** INPUT RECORDS follows **

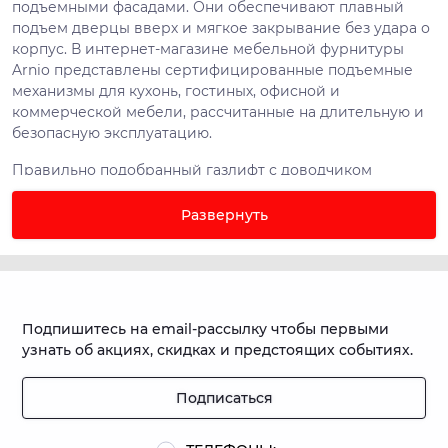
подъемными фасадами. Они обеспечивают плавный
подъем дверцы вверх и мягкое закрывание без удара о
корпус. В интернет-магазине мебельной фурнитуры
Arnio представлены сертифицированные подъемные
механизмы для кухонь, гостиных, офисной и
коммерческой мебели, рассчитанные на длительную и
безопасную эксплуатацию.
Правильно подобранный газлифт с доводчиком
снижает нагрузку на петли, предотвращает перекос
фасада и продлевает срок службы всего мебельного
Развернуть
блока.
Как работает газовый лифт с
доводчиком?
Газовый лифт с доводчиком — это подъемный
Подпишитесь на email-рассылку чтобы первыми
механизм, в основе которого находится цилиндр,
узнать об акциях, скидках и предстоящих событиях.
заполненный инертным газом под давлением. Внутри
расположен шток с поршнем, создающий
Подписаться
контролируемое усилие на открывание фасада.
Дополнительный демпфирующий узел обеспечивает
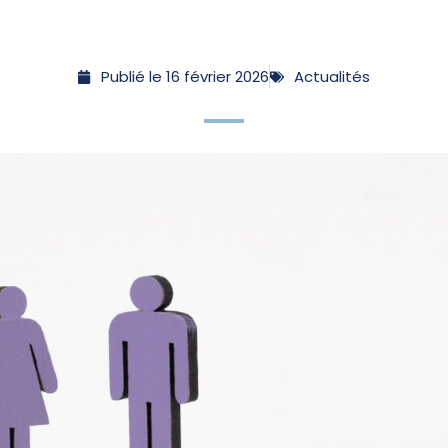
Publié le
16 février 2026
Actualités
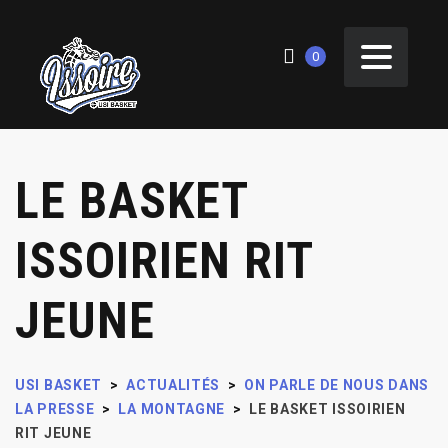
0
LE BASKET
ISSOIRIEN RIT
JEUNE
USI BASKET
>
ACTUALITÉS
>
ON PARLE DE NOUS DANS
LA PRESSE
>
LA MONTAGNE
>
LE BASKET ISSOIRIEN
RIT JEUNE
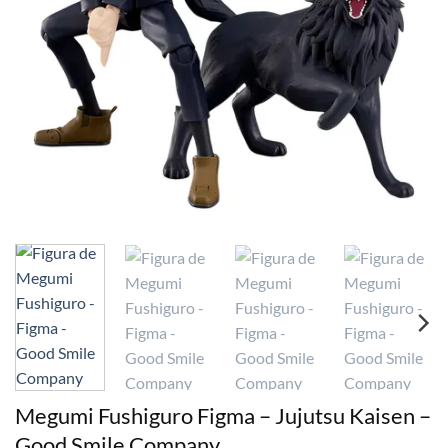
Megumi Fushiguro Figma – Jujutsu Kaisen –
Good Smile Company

** End of INPUT RECORDS **
** INPUT RECORDS follows **

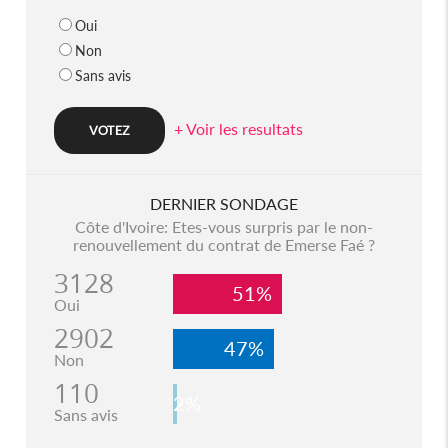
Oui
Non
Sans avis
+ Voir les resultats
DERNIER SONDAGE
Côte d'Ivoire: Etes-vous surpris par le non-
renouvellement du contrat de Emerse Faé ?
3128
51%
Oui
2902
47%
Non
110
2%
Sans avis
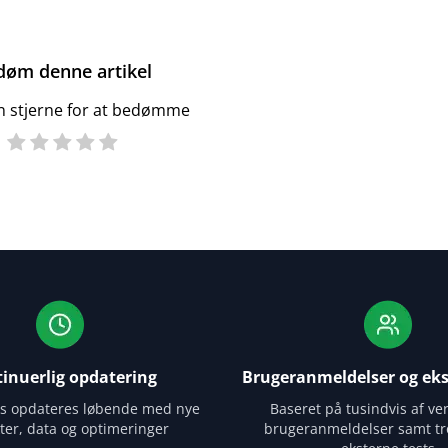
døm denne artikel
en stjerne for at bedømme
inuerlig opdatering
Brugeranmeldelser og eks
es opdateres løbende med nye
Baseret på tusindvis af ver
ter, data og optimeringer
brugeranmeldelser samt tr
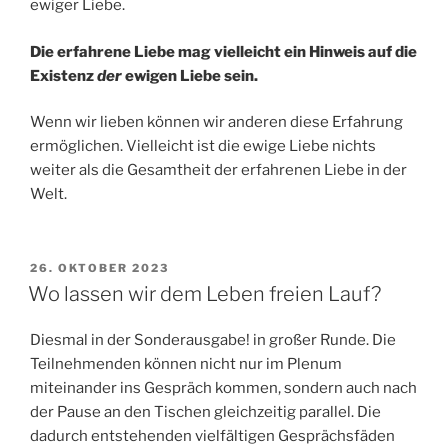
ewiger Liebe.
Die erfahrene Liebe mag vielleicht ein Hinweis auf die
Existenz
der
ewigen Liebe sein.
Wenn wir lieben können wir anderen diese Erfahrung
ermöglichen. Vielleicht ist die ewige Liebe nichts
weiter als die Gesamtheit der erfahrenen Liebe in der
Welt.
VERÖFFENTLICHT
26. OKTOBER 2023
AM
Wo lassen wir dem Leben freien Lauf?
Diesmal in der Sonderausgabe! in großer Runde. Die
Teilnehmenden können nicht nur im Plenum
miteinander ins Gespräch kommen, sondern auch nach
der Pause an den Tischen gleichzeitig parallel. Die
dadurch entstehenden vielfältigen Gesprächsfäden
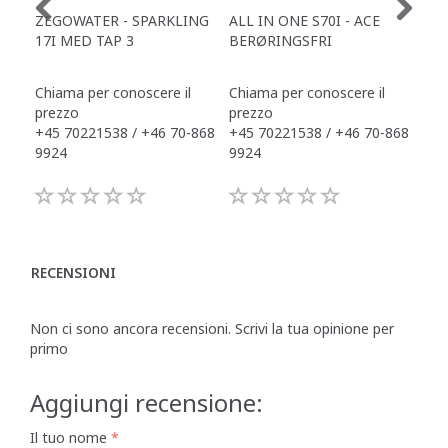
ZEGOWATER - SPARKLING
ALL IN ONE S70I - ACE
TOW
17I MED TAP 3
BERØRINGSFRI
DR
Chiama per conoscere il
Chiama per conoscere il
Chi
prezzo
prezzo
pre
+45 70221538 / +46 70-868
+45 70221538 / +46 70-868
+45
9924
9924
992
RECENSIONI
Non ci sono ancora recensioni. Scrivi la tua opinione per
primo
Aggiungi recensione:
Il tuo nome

** End of INPUT RECORDS **

• **EXERCISE OBJECTIVE**:
What lines above run from the one with "inuerlig opdatering" to the one with "Il tuo nome"? Give them again exactly, ends included, and leave the pictures out.

• **YOUR SOLUTION**:
inuerlig opdatering
Brugeranmeldelser og eks
es opdateres løbende med nye
Baseret på tusindvis af ver
ter, data og optimeringer
brugeranmeldelser samt tr
ewiger Liebe.
Die erfahrene Liebe mag vielleicht ein Hinweis auf die
Existenz
der
ewigen Liebe sein.
Wenn wir lieben können wir anderen diese Erfahrung
ermöglichen. Vielleicht ist die ewige Liebe nichts
weiter als die Gesamtheit der erfahrenen Liebe in der
Welt.
VERÖFFENTLICHT
26. OKTOBER 2023
AM
Wo lassen wir dem Leben freien Lauf?
Diesmal in der Sonderausgabe! in großer Runde. Die
Teilnehmenden können nicht nur im Plenum
miteinander ins Gespräch kommen, sondern auch nach
der Pause an den Tischen gleichzeitig parallel. Die
dadurch entstehenden vielfältigen Gesprächsfäden
ZEGOWATER - SPARKLING
ALL IN ONE S70I - ACE
TOW
17I MED TAP 3
BERØRINGSFRI
DR
Chiama per conoscere il
Chiama per conoscere il
Chi
prezzo
prezzo
pre
+45 70221538 / +46 70-868
+45 70221538 / +46 70-868
+45
9924
9924
992
RECENSIONI
Non ci sono ancora recensioni. Scrivi la tua opinione per
primo
Aggiungi recensione:
Il tuo nome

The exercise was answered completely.